Das Nationale als Wurzelwahn und Monopol einer Selbstverstümmelungsfurie oder Warum die Wiedervereinigung eher ein Baugerüst ergeben hat als ein Haus

Nachsatz

Editorische Nachbemerkung

Glossar

Personenregister

Fußnoten

Geleitwort

Im November 1964, soeben von einem dreijährigen US-Aufenthalt als Fulbright Stipendiat nach Deutschland zurückgekehrt, rezensierte ich für ›Die Zeit‹ (20. November) unter dem Titel ›Die Tugend des Neinsagens‹ Ulrich Sonnemanns Rowohlt-Taschenbuch ›Die Einübung des Ungehorsams in Deutschland‹. Ich begann damit, den starken Eindruck zu schildern, den das lebendige politische Klima des öffentlichen Lebens in den USA auf mich, den soeben promovierten Studenten der Politikwissenschaft, gemacht hatte: »Das hohe Niveau der Publizistik, die Qualität und Schärfe journalistischer Kritik, vor allem aber die Beteiligung und das Engagement von Individuen und Gruppen am politischen Leben im allgemeinen und ihre spontane Aktivität bei Streitfragen im besonderen. […] Die Vereinigten Staaten wären nicht sie selbst ohne die spontan ›von unten‹ organisierten Sitzstreiks im Rassenkampf, ohne die es heute kein Bürgerrechtsgesetz gäbe. Das Wichtigste an diesen Erscheinungen ist, daß sie außerhalb, neben und unterhalb parteipolitischer Organisationen entstehen und daß sie sowohl von der Gesellschaft als Ganzem als auch von den Regierenden und Herrschenden toleriert, nicht aber als störender Sand im demokratischen Getriebe betrachtet werden.« Und ich kontrastierte diese persönliche und mich bis heute dauerhaft prägende Erfahrung mit dem damaligen Deutschland: »Als Berliner Studenten gegen die Wiederwahl Bundespräsident Lübkes zunächst spontan und ›unangemeldet‹ (man denke sich nur!) auf dem Kurfürstendamm demonstrierten, wurden sie sowohl von ihren Mitbürgern beschimpft (so etwas gehört sich nicht – noch dazu gegen den Bundespräsidenten!), als auch dann von der Obrigkeit arretiert zwecks Feststellung der Personalien … Ich möchte so weit gehen zu sagen, daß die ganze Crux demokratischen und intellektuellen Lebens im (heutigen) Deutschland darin besteht, daß spontane und organisierte Aktivitäten, politische Demonstrationen von Minderheiten und sogar eine kritische bis ›destruktive‹ Beurteilung des Bestehenden außerhalb der dafür ›zuständigen Instanzen‹ gesellschaftlich nicht akzeptiert sind. Kritik muß ›konstruktiv‹ sein, öffentliche Demonstrationen gehören sich nicht, und politische Aktivität soll sich gefälligst der dafür zuständigen Kanäle, nämlich der Parteien bedienen.« Das war 1964, im Erscheinungsjahr der ›Einübung‹.

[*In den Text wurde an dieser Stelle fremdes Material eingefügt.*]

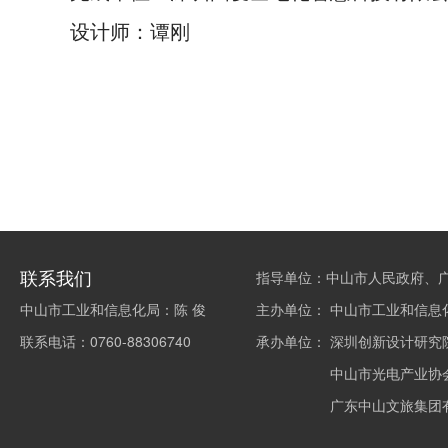
设计师：谭刚
联系我们
指导单位：中山市人民政府、
中山市工业和信息化局：陈 俊
主办单位：
中山市工业和信息
联系电话：0760-88306740
承办单位：
深圳创新设计研究
中山市光电产业协
广东中山文旅集团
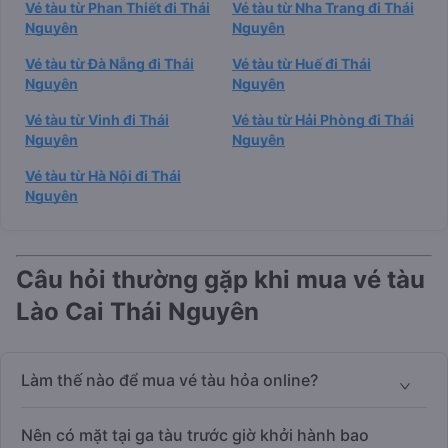
Vé tàu từ Phan Thiết đi Thái
Vé tàu từ Nha Trang đi Thái
Nguyên
Nguyên
Vé tàu từ Đà Nẵng đi Thái
Vé tàu từ Huế đi Thái
Nguyên
Nguyên
Vé tàu từ Vinh đi Thái
Vé tàu từ Hải Phòng đi Thái
Nguyên
Nguyên
Vé tàu từ Hà Nội đi Thái
Nguyên
Câu hỏi thường gặp khi mua vé tàu
Lào Cai Thái Nguyên
Làm thế nào để mua vé tàu hỏa online?
Nên có mặt tại ga tàu trước giờ khởi hành bao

Überall hatte Ulrich Sonnemann – 1955 nach vierzehn amerikanischen Jahren nach Deutschland zurückgekehrt – in dem sich konsolidierenden Nachkriegsdeutschland der Bonner Republik unter Konrad Adenauer eine Subalternität erfahren, die ihn erschreckte; ihre Erscheinungsform eine »einheitliche Banausokratie«1, ablesbar an der blinden Gesetzestreue, sichtbar am Straßenverkehrsverhalten vor einer roten Ampel an einer verkehrslosen Kreuzung – »Trägheit der Seelen«2 nannte er das, wo der Einzelne sein gesellschaftliches Verhalten nach den »öffentlichen Verhältnissen«3 ausrichtet und die autonome Vernunftentscheidung vermeidet. Nichts Geringeres als eine habituelle Fundamentalveränderung sei das Gebot der Stunde in diesen frühen Jahren der Bundesrepublik, eine Revolution, deren Radikalität sich nicht mit dem Umsturz der Institutionen zufrieden gibt, sondern die Politik selbst, das Politische als Quellgrund gemeinsamen Handelns neu bestimmt und lebt. Das aber kann nur glücken durch »eine Vermenschlichung des deutschen Normalverhaltens, eine erneute Menschwerdung des Durchschnittsdeutschen«4.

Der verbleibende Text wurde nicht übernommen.